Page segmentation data
•••••

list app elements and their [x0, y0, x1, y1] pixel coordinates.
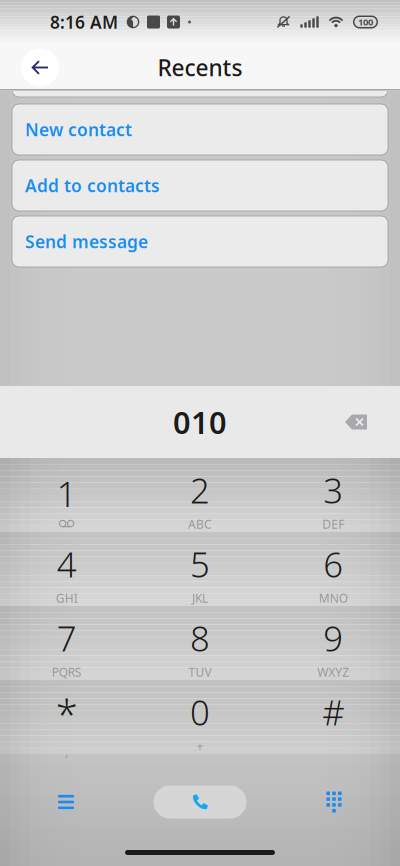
staticText: 8:16 AM	[50, 10, 118, 34]
button[interactable]: 2	[133, 458, 267, 532]
button[interactable]: Call log	[36, 780, 96, 824]
staticText: 8	[190, 615, 210, 661]
staticText: Recents	[158, 52, 242, 82]
button[interactable]: Keypad	[304, 780, 364, 824]
button[interactable]: Send message	[12, 216, 388, 267]
staticText: DEF	[322, 516, 344, 532]
staticText: Send message	[25, 230, 148, 253]
button[interactable]: 4	[0, 532, 133, 606]
staticText: JKL	[192, 590, 208, 606]
staticText: 7	[57, 615, 77, 661]
staticText: 6	[323, 541, 343, 587]
button[interactable]: 8	[133, 606, 267, 680]
staticText: ,	[65, 744, 68, 760]
staticText: Add to contacts	[25, 174, 160, 197]
staticText: 9	[323, 615, 343, 661]
staticText: +	[196, 738, 204, 754]
button[interactable]: New contact	[12, 104, 388, 155]
staticText: #	[322, 689, 344, 735]
staticText: PQRS	[52, 664, 82, 680]
staticText: New contact	[25, 118, 132, 141]
button[interactable]: 5	[133, 532, 267, 606]
button[interactable]: *	[0, 680, 133, 754]
staticText: 100	[358, 16, 373, 28]
button[interactable]: 7	[0, 606, 133, 680]
staticText: ABC	[188, 516, 212, 532]
button[interactable]: Add to contacts	[12, 160, 388, 211]
staticText: 5	[190, 541, 210, 587]
staticText: 4	[57, 541, 77, 587]
staticText: GHI	[56, 590, 78, 606]
staticText: TUV	[188, 664, 212, 680]
staticText: WXYZ	[317, 664, 349, 680]
staticText: 0	[190, 689, 210, 735]
staticText: MNO	[319, 590, 348, 606]
button[interactable]: 0	[133, 680, 267, 754]
button[interactable]: Back	[18, 46, 62, 90]
button[interactable]: 9	[267, 606, 400, 680]
staticText: 3	[323, 467, 343, 513]
staticText: *	[56, 688, 78, 741]
staticText: 010	[173, 402, 227, 442]
button[interactable]: Call	[154, 780, 246, 824]
button[interactable]: 3	[267, 458, 400, 532]
button[interactable]: 6	[267, 532, 400, 606]
button[interactable]: #	[267, 680, 400, 754]
button[interactable]: Backspace	[334, 400, 378, 444]
staticText: 1	[57, 470, 77, 516]
staticText: 2	[190, 467, 210, 513]
button[interactable]: 1	[0, 458, 133, 532]
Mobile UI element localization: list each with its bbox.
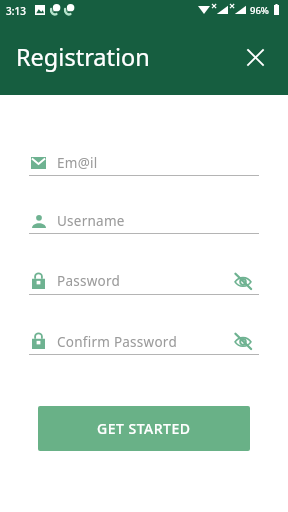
button[interactable]: Confirm Password bbox=[29, 326, 259, 355]
button[interactable]: GET STARTED bbox=[38, 406, 250, 451]
button[interactable]: Show password bbox=[231, 268, 255, 292]
staticText: GET STARTED bbox=[97, 419, 191, 438]
staticText: Registration bbox=[16, 41, 150, 73]
button[interactable]: Show password bbox=[231, 328, 255, 352]
button[interactable]: Username bbox=[29, 205, 259, 234]
staticText: 3:13 bbox=[6, 4, 26, 18]
button[interactable]: Close bbox=[239, 41, 272, 74]
button[interactable]: Password bbox=[29, 266, 259, 295]
staticText: 96% bbox=[250, 4, 269, 17]
button[interactable]: Em@il bbox=[29, 147, 259, 176]
staticText: Confirm Password bbox=[57, 333, 177, 351]
staticText: Password bbox=[57, 272, 121, 290]
staticText: Em@il bbox=[57, 154, 98, 172]
staticText: Username bbox=[57, 212, 125, 230]
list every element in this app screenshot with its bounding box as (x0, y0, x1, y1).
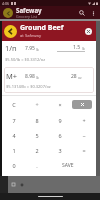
staticText: − (82, 132, 86, 139)
staticText: 7.95 (25, 45, 35, 52)
button[interactable]: Search (76, 7, 87, 18)
staticText: 8.98 (25, 73, 35, 80)
button[interactable]: 1 (2, 143, 25, 158)
staticText: . (36, 162, 38, 169)
button[interactable]: × (48, 96, 72, 112)
button[interactable]: 1/n (5, 43, 17, 53)
button[interactable]: − (72, 128, 96, 143)
staticText: = (82, 147, 86, 154)
button[interactable]: 3 (48, 143, 72, 158)
staticText: C (12, 101, 16, 108)
button[interactable]: ÷ (25, 96, 48, 112)
button[interactable]: Remove item (82, 25, 94, 37)
button[interactable]: Ground Beef (2, 21, 96, 41)
button[interactable]: 4 (2, 128, 25, 143)
button[interactable]: 2 (25, 143, 48, 158)
button[interactable]: 8 (25, 112, 48, 128)
staticText: lb (35, 75, 39, 80)
staticText: Grocery List (16, 14, 38, 19)
button[interactable]: M+ (4, 67, 94, 93)
staticText: lb (81, 46, 85, 51)
staticText: 0 (12, 162, 16, 169)
button[interactable]: 9 (48, 112, 72, 128)
staticText: 4:06 (2, 1, 10, 6)
staticText: 4 (12, 132, 16, 139)
staticText: M+ (6, 71, 18, 81)
button[interactable]: 5 (25, 128, 48, 143)
staticText: $5.1314/lb = $0.3207/oz (6, 84, 51, 89)
staticText: 2 (35, 147, 39, 154)
staticText: at Safeway (20, 33, 42, 39)
button[interactable]: + (72, 112, 96, 128)
button[interactable]: Recents (10, 181, 17, 188)
staticText: lb (35, 47, 39, 52)
staticText: Ground Beef (20, 23, 64, 33)
button[interactable]: 7 (2, 112, 25, 128)
staticText: oz (77, 75, 82, 80)
staticText: 5 (35, 132, 39, 139)
staticText: SAVE (62, 162, 74, 169)
staticText: 9 (58, 117, 62, 124)
button[interactable]: Back (3, 8, 13, 18)
button[interactable]: 0 (2, 158, 25, 173)
button[interactable]: C (2, 96, 25, 112)
button[interactable]: Home (18, 181, 25, 188)
staticText: 1/n (5, 43, 17, 53)
button[interactable]: More options (89, 9, 97, 17)
button[interactable]: Backspace (72, 96, 96, 112)
staticText: 1 (12, 147, 16, 154)
staticText: × (58, 101, 62, 108)
staticText: 6 (58, 132, 62, 139)
staticText: 28 (71, 73, 77, 80)
staticText: 3 (58, 147, 62, 154)
button[interactable]: SAVE (49, 158, 96, 173)
staticText: $5.50/lb = $0.3312/oz (5, 57, 46, 62)
button[interactable]: = (72, 143, 96, 158)
button[interactable]: 6 (48, 128, 72, 143)
staticText: 8 (35, 117, 39, 124)
staticText: Safeway (16, 6, 42, 14)
staticText: 1.5 (73, 44, 81, 51)
staticText: + (82, 117, 86, 124)
staticText: ÷ (35, 101, 39, 108)
staticText: 7 (12, 117, 16, 124)
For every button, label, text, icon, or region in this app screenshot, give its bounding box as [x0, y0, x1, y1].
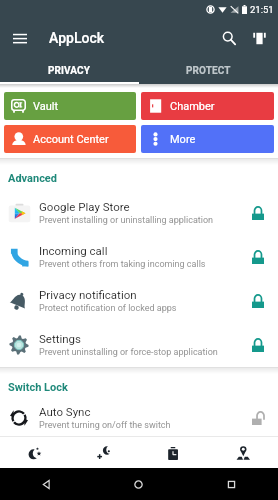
staticText: 21:51: [250, 4, 274, 15]
button[interactable]: Back: [0, 468, 92, 500]
staticText: Incoming call: [39, 244, 108, 257]
button[interactable]: Google Play Store: [0, 191, 278, 235]
button[interactable]: PRIVACY: [0, 58, 139, 82]
button[interactable]: Home: [92, 468, 185, 500]
staticText: Prevent others from taking incoming call…: [39, 259, 206, 270]
button[interactable]: Locked: [247, 334, 269, 356]
button[interactable]: More: [141, 125, 274, 153]
button[interactable]: Search: [214, 23, 244, 53]
staticText: Prevent installing or uninstalling appli…: [39, 215, 214, 226]
button[interactable]: Add night mode: [69, 437, 138, 468]
staticText: Account Center: [33, 133, 109, 146]
button[interactable]: Auto Sync: [0, 400, 278, 436]
button[interactable]: Unlocked: [247, 407, 269, 429]
button[interactable]: Recent apps: [185, 468, 278, 500]
button[interactable]: Locked: [247, 202, 269, 224]
button[interactable]: Vault: [4, 92, 136, 120]
button[interactable]: Locked: [247, 290, 269, 312]
button[interactable]: Privacy notification: [0, 279, 278, 323]
staticText: Protect notification of locked apps: [39, 303, 177, 314]
button[interactable]: Incoming call: [0, 235, 278, 279]
button[interactable]: Settings: [0, 323, 278, 367]
staticText: Google Play Store: [39, 200, 130, 213]
button[interactable]: Account Center: [4, 125, 136, 153]
staticText: Settings: [39, 332, 81, 345]
button[interactable]: Locked: [247, 246, 269, 268]
button[interactable]: Location: [208, 437, 278, 468]
staticText: Prevent uninstalling or force-stop appli…: [39, 347, 218, 358]
staticText: Chamber: [170, 100, 215, 113]
staticText: Switch Lock: [8, 381, 68, 394]
staticText: AppLock: [49, 30, 105, 46]
button[interactable]: Themes: [244, 23, 274, 53]
staticText: PRIVACY: [48, 65, 91, 77]
staticText: More: [170, 133, 196, 146]
button[interactable]: Night mode: [0, 437, 69, 468]
button[interactable]: PROTECT: [139, 58, 278, 82]
button[interactable]: Chamber: [141, 92, 274, 120]
button[interactable]: Schedule: [138, 437, 208, 468]
staticText: Vault: [33, 100, 59, 113]
staticText: PROTECT: [186, 65, 231, 77]
staticText: Prevent turning on/off the switch: [39, 420, 171, 431]
button[interactable]: Open navigation drawer: [6, 24, 34, 52]
staticText: Advanced: [8, 172, 57, 185]
staticText: Auto Sync: [39, 405, 91, 418]
staticText: Privacy notification: [39, 288, 137, 301]
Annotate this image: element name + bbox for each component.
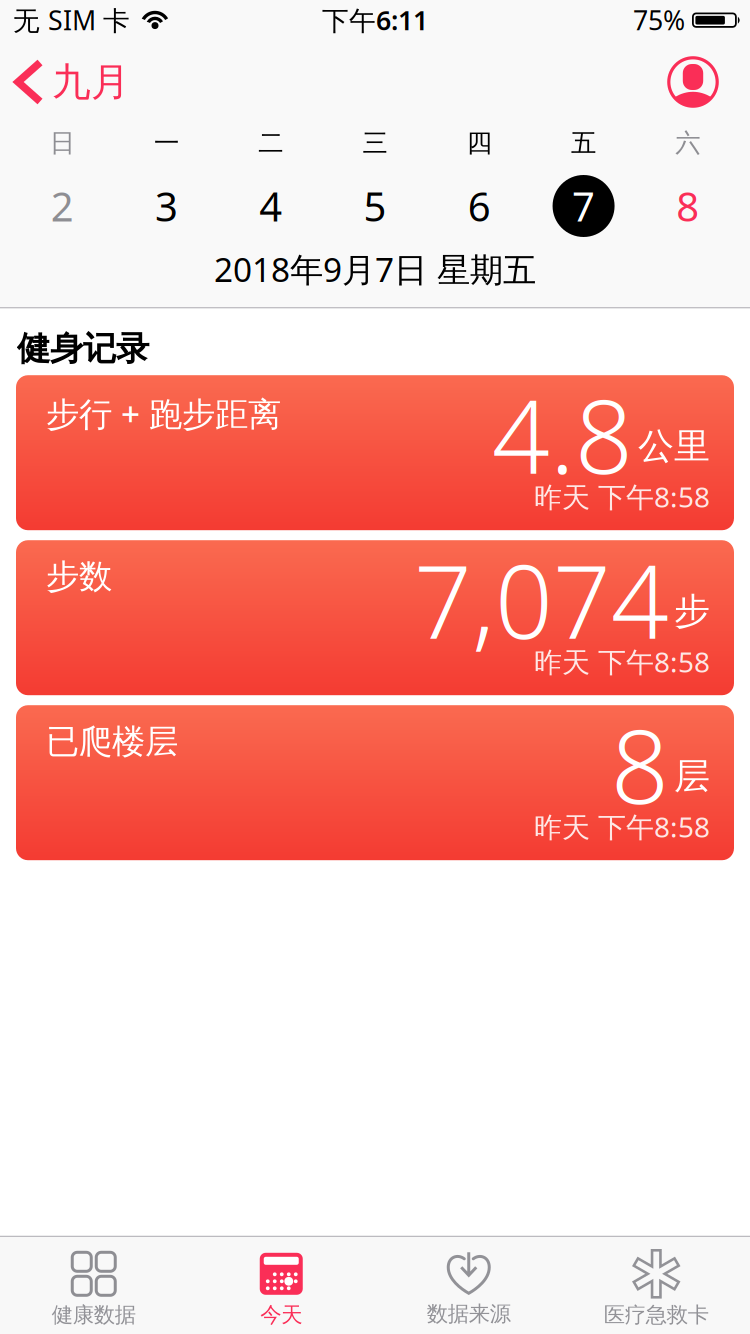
staticText: 三 [362, 127, 388, 158]
staticText: 层 [674, 754, 710, 798]
staticText: 8 [611, 697, 669, 832]
staticText: 日 [50, 127, 75, 158]
staticText: 3 [155, 179, 178, 232]
staticText: 步数 [46, 556, 112, 597]
button[interactable]: 今天 [188, 1251, 375, 1328]
staticText: 无 SIM 卡 [13, 2, 130, 38]
staticText: 昨天 下午8:58 [534, 643, 710, 680]
staticText: 四 [467, 127, 492, 158]
staticText: 九月 [52, 58, 130, 106]
button[interactable]: 医疗急救卡 [562, 1251, 750, 1328]
button[interactable]: 步数 [16, 540, 734, 695]
button[interactable]: 3 [114, 179, 219, 232]
staticText: 下午6:11 [322, 2, 428, 38]
button[interactable]: 2 [10, 179, 114, 232]
staticText: 5 [364, 179, 386, 232]
staticText: 8 [676, 179, 699, 232]
button[interactable]: 8 [636, 179, 740, 232]
staticText: 2 [51, 179, 74, 232]
button[interactable]: 数据来源 [375, 1252, 562, 1327]
staticText: 六 [675, 127, 700, 158]
staticText: 二 [258, 127, 283, 158]
staticText: 7,074 [414, 532, 669, 667]
button[interactable]: 已爬楼层 [16, 705, 734, 860]
button[interactable]: 健康资料 [667, 56, 719, 108]
staticText: 已爬楼层 [46, 721, 178, 762]
staticText: 4 [259, 179, 282, 232]
button[interactable]: 7 [531, 175, 636, 237]
staticText: 一 [154, 127, 179, 158]
staticText: 五 [571, 127, 596, 158]
staticText: 数据来源 [427, 1301, 511, 1327]
button[interactable]: 6 [427, 179, 531, 232]
button[interactable]: 步行 + 跑步距离 [16, 375, 734, 530]
staticText: 公里 [638, 424, 710, 468]
staticText: 75% [633, 2, 685, 38]
staticText: 今天 [260, 1302, 302, 1328]
staticText: 步行 + 跑步距离 [46, 391, 281, 436]
staticText: 7 [572, 179, 595, 232]
button[interactable]: 九月 [14, 58, 130, 106]
staticText: 健康数据 [52, 1302, 136, 1328]
button[interactable]: 健康数据 [0, 1251, 188, 1328]
staticText: 2018年9月7日 星期五 [214, 247, 536, 291]
staticText: 医疗急救卡 [604, 1302, 709, 1328]
staticText: 昨天 下午8:58 [534, 808, 710, 845]
button[interactable]: 5 [323, 179, 427, 232]
staticText: 健身记录 [17, 328, 149, 369]
button[interactable]: 4 [219, 179, 323, 232]
staticText: 步 [674, 589, 710, 633]
staticText: 昨天 下午8:58 [534, 478, 710, 515]
staticText: 6 [468, 179, 491, 232]
staticText: 4.8 [492, 367, 633, 502]
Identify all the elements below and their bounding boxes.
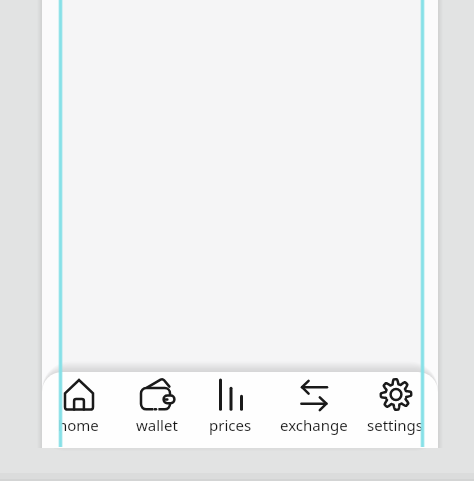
- button[interactable]: prices: [191, 372, 269, 448]
- staticText: prices: [209, 415, 252, 435]
- staticText: wallet: [136, 415, 178, 435]
- staticText: home: [58, 415, 99, 435]
- staticText: settings: [367, 415, 424, 435]
- button[interactable]: settings: [356, 372, 434, 448]
- button[interactable]: exchange: [275, 372, 353, 448]
- button[interactable]: wallet: [118, 372, 196, 448]
- staticText: exchange: [280, 415, 348, 435]
- button[interactable]: home: [39, 372, 117, 448]
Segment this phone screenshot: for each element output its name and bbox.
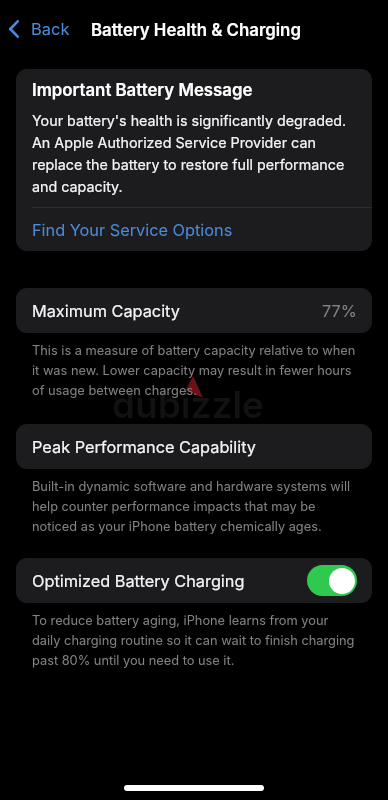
button[interactable]: Back — [0, 16, 80, 42]
staticText: Maximum Capacity — [32, 301, 180, 321]
button[interactable]: Peak Performance Capability — [16, 424, 372, 469]
staticText: Find Your Service Options — [32, 220, 233, 240]
staticText: dubizzle — [112, 382, 264, 427]
staticText: This is a measure of battery capacity re… — [32, 343, 358, 398]
button[interactable]: Find Your Service Options — [16, 208, 372, 251]
staticText: Back — [31, 19, 70, 39]
staticText: To reduce battery aging, iPhone learns f… — [32, 613, 358, 668]
staticText: Optimized Battery Charging — [32, 571, 245, 591]
button[interactable]: Maximum Capacity — [16, 288, 372, 333]
button[interactable]: Optimized Battery Charging, on — [307, 565, 357, 596]
staticText: Important Battery Message — [32, 80, 253, 100]
staticText: Peak Performance Capability — [32, 437, 257, 457]
staticText: Built-in dynamic software and hardware s… — [32, 479, 358, 534]
staticText: 77% — [322, 301, 357, 321]
staticText: Battery Health & Charging — [91, 20, 301, 40]
staticText: Your battery's health is significantly d… — [32, 112, 356, 195]
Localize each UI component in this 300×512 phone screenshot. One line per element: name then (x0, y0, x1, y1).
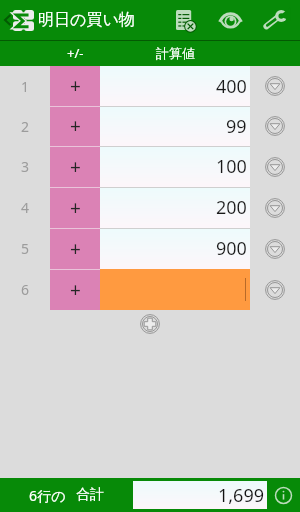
button[interactable]: +/- (50, 40, 100, 66)
button[interactable]: + (50, 66, 100, 106)
button[interactable]: Row options (250, 269, 300, 310)
button[interactable]: + (50, 146, 100, 187)
staticText: + (70, 113, 81, 139)
button[interactable]: 100 (100, 146, 250, 187)
staticText: 計算値 (156, 45, 195, 61)
button[interactable]: 99 (100, 106, 250, 146)
staticText: 6行の (29, 486, 66, 505)
staticText: +/- (67, 44, 84, 62)
button[interactable]: Settings (252, 0, 300, 40)
staticText: 100 (216, 154, 247, 179)
staticText: 2 (21, 117, 30, 136)
button[interactable]: 200 (100, 187, 250, 228)
button[interactable]: 1,699 (133, 481, 267, 509)
button[interactable]: 400 (100, 66, 250, 106)
button[interactable]: 計算値 (100, 40, 250, 66)
staticText: 5 (21, 239, 30, 258)
button[interactable]: Row options (250, 66, 300, 106)
staticText: + (70, 73, 81, 99)
staticText: 合計 (76, 486, 104, 504)
button[interactable]: Info (267, 478, 300, 512)
staticText: 3 (21, 157, 30, 176)
button[interactable]: + (50, 187, 100, 228)
staticText: 1 (21, 77, 30, 96)
button[interactable]: Row options (250, 228, 300, 269)
button[interactable]: Preview (208, 0, 252, 40)
button[interactable]: 明日の買い物 (0, 0, 135, 40)
button[interactable]: Add row (137, 311, 163, 337)
staticText: 6 (21, 280, 30, 299)
button[interactable]: + (50, 269, 100, 310)
button[interactable]: Row options (250, 146, 300, 187)
staticText: 200 (216, 195, 247, 220)
button[interactable]: Row options (250, 106, 300, 146)
button[interactable]: + (50, 106, 100, 146)
staticText: + (70, 195, 81, 221)
staticText: 明日の買い物 (38, 10, 135, 30)
staticText: + (70, 154, 81, 180)
staticText: 1,699 (218, 483, 265, 508)
button[interactable]: Row options (250, 187, 300, 228)
staticText: + (70, 277, 81, 303)
staticText: 99 (226, 114, 247, 139)
staticText: 400 (216, 74, 247, 99)
staticText: + (70, 236, 81, 262)
staticText: 4 (21, 198, 30, 217)
button[interactable] (100, 269, 250, 310)
button[interactable]: Clear list (162, 0, 208, 40)
button[interactable]: + (50, 228, 100, 269)
staticText: 900 (216, 236, 247, 261)
button[interactable]: 900 (100, 228, 250, 269)
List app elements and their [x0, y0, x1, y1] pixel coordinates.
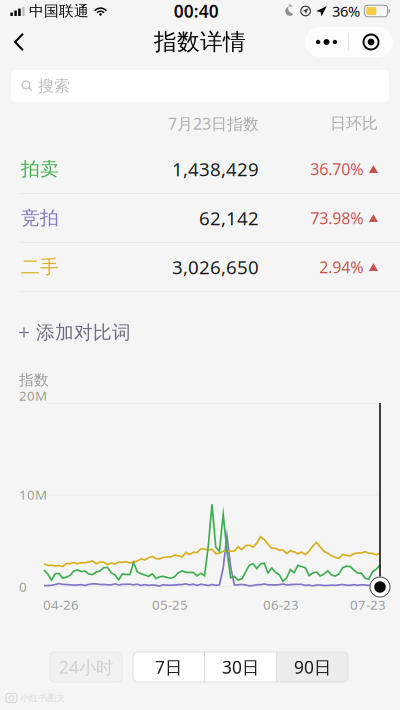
staticText: 中国联通	[29, 2, 89, 20]
staticText: 00:40	[174, 0, 219, 22]
staticText: 拍卖	[21, 158, 59, 180]
staticText: 添加对比词	[36, 321, 131, 344]
button[interactable]: More	[305, 27, 348, 57]
staticText: 2.94%	[319, 256, 363, 278]
staticText: 0	[19, 578, 27, 595]
staticText: 30日	[222, 656, 259, 678]
button[interactable]: 添加对比词	[0, 292, 400, 373]
staticText: 小红书图文	[20, 692, 65, 704]
button[interactable]: Back	[0, 23, 38, 61]
button[interactable]: 竞拍	[0, 194, 400, 243]
staticText: 62,142	[199, 206, 259, 230]
button[interactable]: 30日	[205, 652, 276, 682]
staticText: 73.98%	[310, 208, 363, 229]
staticText: 指数详情	[154, 28, 246, 56]
staticText: 04-26	[43, 596, 79, 613]
staticText: 36.70%	[310, 158, 363, 180]
staticText: 36%	[332, 1, 360, 21]
staticText: 日环比	[330, 114, 378, 133]
staticText: 3,026,650	[172, 255, 259, 280]
staticText: 07-23	[350, 596, 386, 613]
button[interactable]: 7日	[133, 652, 204, 682]
staticText: 90日	[294, 656, 331, 678]
button[interactable]: 搜索	[11, 70, 389, 102]
staticText: 搜索	[38, 76, 70, 96]
button[interactable]: 24小时	[50, 652, 122, 682]
button[interactable]: 90日	[277, 652, 348, 682]
staticText: 05-25	[152, 596, 188, 613]
staticText: 二手	[21, 256, 59, 278]
staticText: 1,438,429	[172, 157, 259, 182]
button[interactable]: 拍卖	[0, 145, 400, 194]
staticText: 7日	[155, 656, 182, 678]
staticText: 指数	[19, 371, 49, 389]
staticText: 竞拍	[21, 207, 59, 230]
staticText: 06-23	[263, 596, 299, 613]
staticText: 10M	[19, 486, 47, 503]
staticText: 24小时	[59, 656, 113, 678]
button[interactable]: Close	[349, 27, 393, 57]
staticText: 20M	[19, 387, 47, 404]
button[interactable]: 二手	[0, 243, 400, 292]
staticText: 7月23日指数	[168, 113, 259, 134]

•••••

What you should do. When a line contains the string "Sync", copy it from the records.

Exercise response.
button[interactable]: Auto Sync: [0, 400, 278, 436]
staticText: Auto Sync: [39, 405, 91, 418]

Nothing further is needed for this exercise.